Sowing Seeds of Understanding

Native Gardening, Online

Marykirk used her students' successful experiences to design a Native American Three Sisters "WebQuest" on the Digital Desert Library's Web site to inspire other growing classrooms. The WebQuest takes students beyond classroom walls and challenges them to use Internet resources to investigate and create presentations on different aspects of Native American gardening. The site also features other bilingual Web-based investigations, garden-based lesson plans, access to a database of desert region plants, connections to horticultural experts, and a student gallery.

"My third grade Spanish/English immersion class decided that our school garden could provide the ideal context for cross-cultural connections," reports Arlington, VA, teacher Marykirk Cunningham. Through an online project to exchange gardening experiences and cultural information, her students found willing peers in New Mexico.

As the classes shared slices of their respective communities, gardening techniques, food preferences, and so on, they discovered their mutual interest in native North American planting systems. "We decided to raise traditional 'Three Sisters' (corn, bean, and squash) gardens as a centerpiece for studying food crops of native cultures," explains Marykirk. Several student research groups, dubbed botanists, anthropologists, and folklorists, set out to explore different aspects of this traditional planting system: the plant science behind the companion crops, typical seed varieties, nutritional benefits, planting designs, and related cultural stories and celebrations.

"Armed with blue corn seeds, squash, and pinto beans from our sister schools in New Mexico, the kids measured, laid out, and planted the Three Sisters in a design that was traditional for our area," notes Marykirk. "Students tested different gardening techniques and solved problems that arose," she adds. For instance, when students learned about the tradition of placing a fish under each mound as a fertilizer, they experimented by creating hills with and without fish, then comparing plant growth in each type. (Reports are, the fish seemed to help!) "Because we wanted to avoid synthetic pesticides, students researched some garlic- and hot pepper-based alternatives, and used them successfully to deter pests from the squash," explains Marykirk.

Throughout the year, the third graders shared garden-related poetry, artwork, investigation results, science journals, and questions -- via computer and mail -- with their peers. "Through their research, exchanges, and explorations on the Digital Desert Library Web site (below), the kids came to appreciate how connected we all are through raising and consuming food," she notes. "For instance, they were intrigued to discover that many cultures use stories to explain things in nature, and were amazed at the importance of corn as a source of nourishment and folklore throughout history," she explains. This prompted students to go back to their families to uncover their own stories and historical connections to food and growing. "By 'becoming' scientists and anthropologists and taking such a broad look at this agricultural system, the students really seemed to grasp the relevance of what they were learning," notes Marykirk.
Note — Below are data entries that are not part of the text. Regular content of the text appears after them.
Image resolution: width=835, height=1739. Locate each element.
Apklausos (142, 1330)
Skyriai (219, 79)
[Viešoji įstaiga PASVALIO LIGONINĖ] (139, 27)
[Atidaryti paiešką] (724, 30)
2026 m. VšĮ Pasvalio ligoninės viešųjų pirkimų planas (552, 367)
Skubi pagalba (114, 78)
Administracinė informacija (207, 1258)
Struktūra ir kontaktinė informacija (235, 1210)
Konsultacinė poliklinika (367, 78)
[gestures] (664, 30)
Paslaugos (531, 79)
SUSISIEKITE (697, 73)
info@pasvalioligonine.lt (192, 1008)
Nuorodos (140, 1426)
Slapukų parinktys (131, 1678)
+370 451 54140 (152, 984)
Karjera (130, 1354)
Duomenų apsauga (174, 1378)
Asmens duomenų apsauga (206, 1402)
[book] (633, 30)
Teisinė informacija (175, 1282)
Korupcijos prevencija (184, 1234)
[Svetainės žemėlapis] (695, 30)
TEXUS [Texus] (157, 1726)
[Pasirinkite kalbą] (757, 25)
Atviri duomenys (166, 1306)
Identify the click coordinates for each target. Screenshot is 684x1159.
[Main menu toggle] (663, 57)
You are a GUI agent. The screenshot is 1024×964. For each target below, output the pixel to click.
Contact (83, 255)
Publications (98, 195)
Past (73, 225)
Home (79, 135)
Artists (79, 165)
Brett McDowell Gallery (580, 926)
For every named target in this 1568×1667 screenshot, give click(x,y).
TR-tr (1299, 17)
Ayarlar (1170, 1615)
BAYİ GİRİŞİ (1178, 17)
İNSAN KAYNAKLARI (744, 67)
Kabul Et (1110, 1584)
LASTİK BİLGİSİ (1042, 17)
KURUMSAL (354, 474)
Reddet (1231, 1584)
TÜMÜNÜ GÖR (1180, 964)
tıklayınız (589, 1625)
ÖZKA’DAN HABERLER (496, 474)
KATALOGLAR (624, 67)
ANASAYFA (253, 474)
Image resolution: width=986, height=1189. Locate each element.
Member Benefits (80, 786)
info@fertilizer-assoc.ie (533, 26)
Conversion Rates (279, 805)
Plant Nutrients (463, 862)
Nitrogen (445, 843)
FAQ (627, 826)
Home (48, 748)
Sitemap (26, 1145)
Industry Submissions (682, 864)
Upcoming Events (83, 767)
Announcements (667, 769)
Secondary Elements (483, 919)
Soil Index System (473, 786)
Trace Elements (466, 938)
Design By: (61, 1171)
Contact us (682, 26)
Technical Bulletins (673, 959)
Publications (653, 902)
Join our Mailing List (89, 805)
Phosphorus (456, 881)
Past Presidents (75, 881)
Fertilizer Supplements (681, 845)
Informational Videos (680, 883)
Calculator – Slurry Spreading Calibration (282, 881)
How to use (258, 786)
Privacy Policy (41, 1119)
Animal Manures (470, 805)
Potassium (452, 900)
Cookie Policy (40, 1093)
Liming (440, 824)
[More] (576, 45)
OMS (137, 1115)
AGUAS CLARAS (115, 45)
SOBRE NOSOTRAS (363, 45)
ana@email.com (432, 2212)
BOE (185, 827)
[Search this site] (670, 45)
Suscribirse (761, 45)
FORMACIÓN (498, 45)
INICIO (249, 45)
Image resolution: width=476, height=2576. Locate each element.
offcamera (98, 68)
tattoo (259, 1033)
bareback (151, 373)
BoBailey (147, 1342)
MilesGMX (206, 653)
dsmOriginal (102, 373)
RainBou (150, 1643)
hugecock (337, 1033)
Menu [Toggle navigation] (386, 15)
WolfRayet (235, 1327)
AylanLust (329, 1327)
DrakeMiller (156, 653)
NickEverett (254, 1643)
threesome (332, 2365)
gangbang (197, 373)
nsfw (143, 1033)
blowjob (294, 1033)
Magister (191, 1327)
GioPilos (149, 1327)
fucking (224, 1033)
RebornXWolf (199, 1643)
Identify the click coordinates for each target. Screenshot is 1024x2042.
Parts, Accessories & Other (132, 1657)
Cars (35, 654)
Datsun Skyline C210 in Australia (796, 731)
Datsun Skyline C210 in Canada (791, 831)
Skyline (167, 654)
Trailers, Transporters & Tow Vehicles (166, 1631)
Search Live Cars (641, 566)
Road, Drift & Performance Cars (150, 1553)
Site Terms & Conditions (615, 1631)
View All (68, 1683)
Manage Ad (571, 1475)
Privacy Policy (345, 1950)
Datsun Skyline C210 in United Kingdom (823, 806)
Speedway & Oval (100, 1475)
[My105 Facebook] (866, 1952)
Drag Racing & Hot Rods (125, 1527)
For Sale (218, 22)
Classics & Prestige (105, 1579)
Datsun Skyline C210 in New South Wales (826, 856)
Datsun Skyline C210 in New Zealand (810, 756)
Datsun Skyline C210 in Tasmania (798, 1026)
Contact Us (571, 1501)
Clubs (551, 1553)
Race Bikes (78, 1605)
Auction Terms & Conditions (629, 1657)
Gardening with the Three Sisters

Although native peoples from different parts of North America used a wide range of agricultural techniques, perhaps the best known is the interplanting of corn, beans, and squash: a trio known by many groups as "The Three Sisters."

This well-conceived planting system features three crops that benefit one another and together nourished the people who planted them. The corn supports the bean vines as they grow upward and the squash covers the soil, helping control weeds and deter predators who might feed on the corn. The beans can convert nitrogen from the air info a form that plants can use. (The nitrogen remaining after the beans have grown will be available for the corn, which requires a good deal of nitrogen, the following year.) And the sisters complement each other nutritionally, with the corn supplying carbohydrates, beans contributing protein and additional vitamins, and squash offering lots of vitamin A.

To make one type of Three Sisters garden, create slightly raised mounds about 12 inches high and 18 inches in diameter, 3 to 4 feet apart in all directions. In each hill, plant half a dozen soaked corn seeds in a small circle. As the plants start to grow, weed gently, mounding up soil around them. When the corn is about 6 inches high, plant four to six seeds of pole beans around the circle. Then plant four or five pumpkin or squash seeds near every seventh hill (or plant a couple of seeds if you just have one hill). Thin plants to a few per location.